Mold in the house is a direct contributor to asthma and upper-respiratory illnesses. These debilitating conditions affect tens of millions of people in the United States. Taking preventative measures at home can greatly reduce the likelihood of developing problems, especially for those with weak immune systems.
Mold doesn’t always show up in visibly dark blotches. It can hide in hard-to-reach corners and release spores, causing unwanted allergic reactions. Finding mold means knowing where to look and spotting favorable conditions. You can refer to this quick guide to minimize mold growth and make your home safer for everyone.
Shower and Bathtub
The bathroom itself provides the perfect mix of conditions for mold to grow in. Moist, warm, and dark corners can invite mold for a long-term stay if you aren’t proactively cleaning all surfaces.

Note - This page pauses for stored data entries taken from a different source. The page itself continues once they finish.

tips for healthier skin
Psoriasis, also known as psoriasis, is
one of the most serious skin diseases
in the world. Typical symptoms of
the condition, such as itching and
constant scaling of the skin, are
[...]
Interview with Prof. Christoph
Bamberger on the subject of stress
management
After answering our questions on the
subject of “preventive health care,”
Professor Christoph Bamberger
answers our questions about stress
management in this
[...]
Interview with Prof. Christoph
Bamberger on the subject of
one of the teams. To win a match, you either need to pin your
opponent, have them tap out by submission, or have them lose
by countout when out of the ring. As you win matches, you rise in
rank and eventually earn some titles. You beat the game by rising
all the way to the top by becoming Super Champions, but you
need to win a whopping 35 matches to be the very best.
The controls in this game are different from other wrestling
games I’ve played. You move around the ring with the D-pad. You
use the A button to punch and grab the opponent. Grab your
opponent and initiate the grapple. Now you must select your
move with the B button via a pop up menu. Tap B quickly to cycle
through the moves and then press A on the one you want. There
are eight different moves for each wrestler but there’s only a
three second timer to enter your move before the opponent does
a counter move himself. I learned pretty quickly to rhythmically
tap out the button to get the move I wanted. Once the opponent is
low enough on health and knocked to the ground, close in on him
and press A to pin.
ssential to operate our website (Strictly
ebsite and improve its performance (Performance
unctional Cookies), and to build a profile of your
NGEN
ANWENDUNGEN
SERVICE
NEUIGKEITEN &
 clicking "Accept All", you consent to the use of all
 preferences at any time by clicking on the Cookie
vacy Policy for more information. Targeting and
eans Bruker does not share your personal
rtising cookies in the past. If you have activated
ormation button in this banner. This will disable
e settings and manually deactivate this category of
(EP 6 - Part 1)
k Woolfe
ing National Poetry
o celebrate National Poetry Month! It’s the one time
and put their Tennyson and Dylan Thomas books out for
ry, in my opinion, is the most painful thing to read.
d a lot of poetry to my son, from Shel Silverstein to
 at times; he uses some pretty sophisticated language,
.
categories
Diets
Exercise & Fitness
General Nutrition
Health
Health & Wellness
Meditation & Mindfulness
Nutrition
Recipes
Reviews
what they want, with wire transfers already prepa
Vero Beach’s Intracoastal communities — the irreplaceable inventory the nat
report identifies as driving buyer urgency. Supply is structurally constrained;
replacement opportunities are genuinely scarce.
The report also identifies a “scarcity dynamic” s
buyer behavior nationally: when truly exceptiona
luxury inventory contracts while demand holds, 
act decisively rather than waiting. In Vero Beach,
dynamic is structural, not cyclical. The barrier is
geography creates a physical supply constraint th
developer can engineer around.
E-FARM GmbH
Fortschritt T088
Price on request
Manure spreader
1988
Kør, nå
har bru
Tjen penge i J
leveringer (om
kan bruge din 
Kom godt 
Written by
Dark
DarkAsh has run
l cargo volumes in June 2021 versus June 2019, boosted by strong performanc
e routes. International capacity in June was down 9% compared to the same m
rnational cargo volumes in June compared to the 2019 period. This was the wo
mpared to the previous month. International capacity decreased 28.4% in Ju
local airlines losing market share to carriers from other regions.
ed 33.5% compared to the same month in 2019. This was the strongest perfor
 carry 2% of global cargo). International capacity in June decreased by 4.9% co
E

To combat mold growth, you’ll want to keep it well ventilated before, during and after showers and baths. You’ll also want to pay attention to any water that spills over the tub. Usually, the space between the tub and the toilet acts as a hiding place for mold to develop. Tile grout can also host mold; its presence is the most obvious. Mold also loves to collect around the sink, under unused bottles and under bathmats. Do a deep cleaning every week in your bathroom to stay ahead of mold growth.

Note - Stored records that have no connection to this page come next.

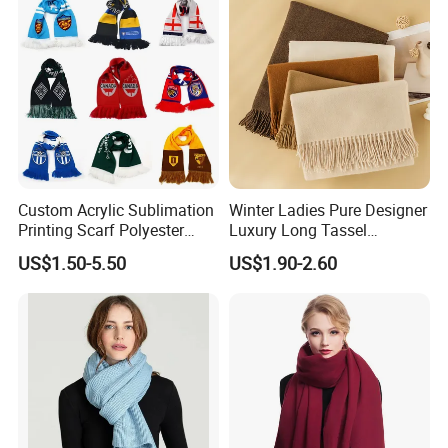
Custom Acrylic Sublimation
Winter Ladies Pure Designer
Printing Scarf Polyester
Luxury Long Tassel
Knitted Soccer Scarf
Pashmina Wool Stoles
US$1.50-5.50
US$1.90-2.60
Jacquard Sport Football
Scarf
Fan Scarf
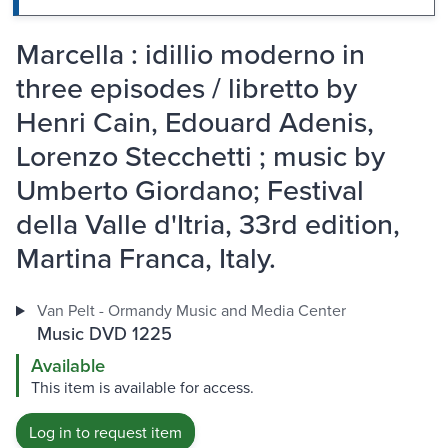
Marcella : idillio moderno in
three episodes / libretto by
Henri Cain, Edouard Adenis,
Lorenzo Stecchetti ; music by
Umberto Giordano; Festival
della Valle d'Itria, 33rd edition,
Martina Franca, Italy.
Van Pelt - Ormandy Music and Media Center
Music DVD 1225
Available
This item is available for access.
Log in to request item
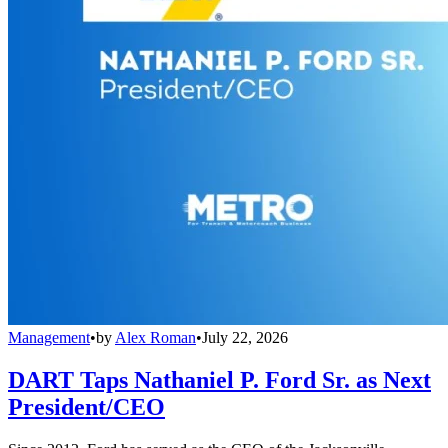
Management
•
by
Alex Roman
•
July 22, 2026
DART Taps Nathaniel P. Ford Sr. as Next
President/CEO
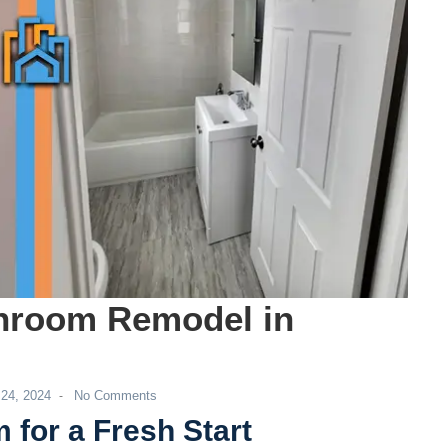
Co
Ge
hroom Remodel in
 24, 2024
No Comments
-
for a Fresh Start
Co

Besides the bathroom, the second-most common place to find mold is in and around the air conditioner. Window A/C units notoriously leak and produce condensation around its housing. All it takes is 24-48hrs of exposure before a wet surface gives birth to mold growth.
Central air conditioning units do a better job at directing runoff and controlling the amount of condensation. In the middle of a scorching hot summer, however, the A/C coils can freeze over from constant use. This can create an opportunity for mold to take up space as the A/C freezes and thaws. Another common problem with HVAC units is a faulty emergency shutoff switch. When the runoff plumbing gets clogged, it’s supposed to drain into a small tray and trigger a buoy switch. If it doesn’t trigger, that tray will overflow right into the floor/carpet/floorboards. This is disastrous if gone unchecked until a puddle forms in the hallway. A large leak like that can enable mold to grow in and around your walls, carpeting, and flooring. Check your A/C whenever it’s running for extended periods of time.

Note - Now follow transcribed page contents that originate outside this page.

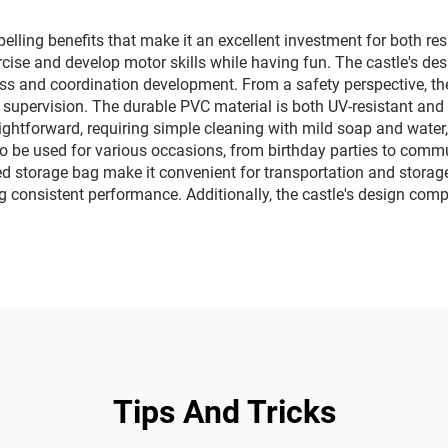
sales
lling benefits that make it an excellent investment for both resi
rcise and develop motor skills while having fun. The castle's de
itness and coordination development. From a safety perspective, 
 supervision. The durable PVC material is both UV-resistant and 
ightforward, requiring simple cleaning with mild soap and water,
 to be used for various occasions, from birthday parties to comm
ed storage bag make it convenient for transportation and storag
consistent performance. Additionally, the castle's design compl
Tips And Tricks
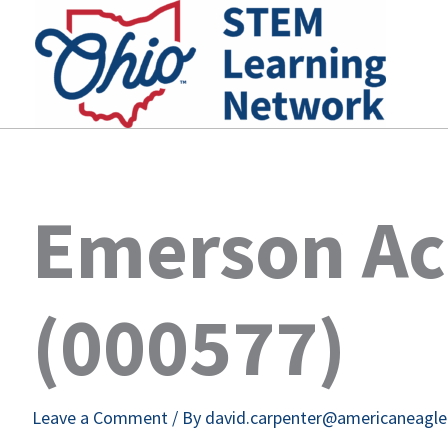
Skip
to
content
Emerson A
(000577)
Leave a Comment
/ By
david.carpenter@americaneagl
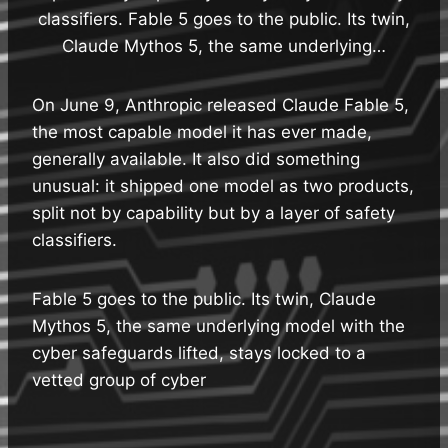
classifiers. Fable 5 goes to the public. Its twin,
Claude Mythos 5, the same underlying…
On June 9, Anthropic released Claude Fable 5,
the most capable model it has ever made,
generally available. It also did something
unusual: it shipped one model as two products,
split not by capability but by a layer of safety
classifiers.
Fable 5 goes to the public. Its twin, Claude
Mythos 5, the same underlying model with the
cyber safeguards lifted, stays locked to a
vetted group of cyber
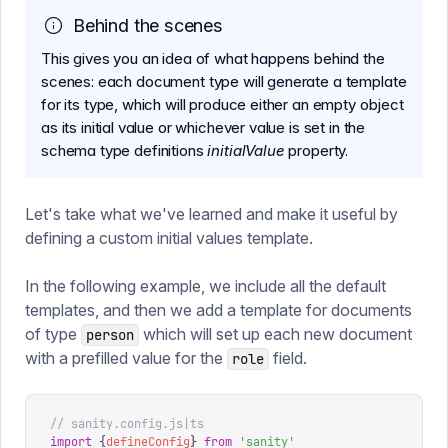
Behind the scenes
This gives you an idea of what happens behind the
scenes: each document type will generate a template
for its type, which will produce either an empty object
as its initial value or whichever value is set in the
schema type definitions
initialValue
property.
Let's take what we've learned and make it useful by
defining a custom initial values template.
In the following example, we include all the default
templates, and then we add a template for documents
of type
which will set up each new document
person
with a prefilled value for the
field.
role
// sanity.config.js|ts
import
 {
defineConfig
}
 from
 '
sanity
'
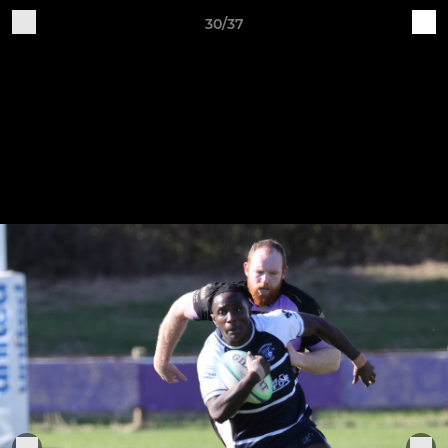
30/37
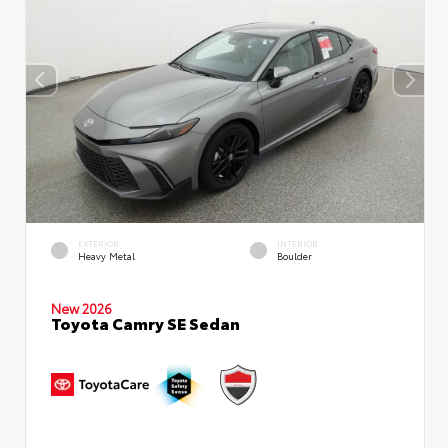
EXTERIOR
INTERIOR
Heavy Metal
Boulder
New 2026
Toyota Camry SE Sedan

The kitchen will see the most cleaning on a daily basis, but that doesn’t mean it isn’t a hotbed for mold. Those with darker color countertops may even look right over patches of mold lurking in the corners. Mold also likes to hide under dish caddies, old sponges, behind the faucet knobs, etc. Keep an eye for backsplashes and edges of countertops that have cracked/peeling caulking. If water gets between these tight spaces, it can result in a huge mold infestation without ever seeing the evidence. Behind the scenes, you’ll want to watch for mold under the sink, too. A slow leak in a pipe or the sprayer hose is all it takes. It’s often so dark under the sink that it’s hard to find mold if you’re not looking for it.
If you’re prone to getting sick a lot or have trouble breathing, you should beware of potential black mold damage.
Fridge and Laundry Closet
Lurking behind these large appliances, you may find hiding spots for mold. The fridge creates its own condensation, the same way an air conditioner does. The coils on the back of the fridge may produce enough condensation to drip if the house is especially hot. It’s not common, but definitely something to watch for. Using the ice machine, water dispenser, or spilling items in front of the fridge is another big contributor. Clean regularly under and around your fridge. Don’t ignore ice that falls underneath the fridge, if you can help it.
Inside the laundry closet, mold becomes a threat if the washer overflows, leaks or the hose fitting comes loose. If the dryer vent becomes clogged or loose, it can also push moist air out, creating perfect conditions for mold.
Windows and Doorways
Do you like to crack the window open in the morning and let the cool air fill your home? Moisture can condensate on the window, window-screens and window sills, which can eventually lead to mold. Old rubber seals that surround your window or door frames may also start to separate, making a pocket for mold to hide. Make it a point to inspect these areas if you open up the house when it gets cooler/humid out.
Attics and Vents
Air leaks in your vents or attic are terrible places to encounter mold. They’re not only out of sight, but they’re also extremely airborne. If you’re exhibiting any of the aforementioned health problems, you need to get an inspection that includes your vents and attic. Professional mold remediation is the only way to help guarantee healthy indoor air quality after mold has spread into your ventilation.
Removing Mold in the House
So, what do you do after discovering mold in the house? Depending on where it’s located, you may have a chance to remove all traces using household products. However, mold exists beyond the surface level. The only way to guarantee that excess mold is eliminated and to help prevent its return, is to get professional remediation. Mold that is visible on the surface needs further inspection to determine whether the surrounding materials or structure needs replacement.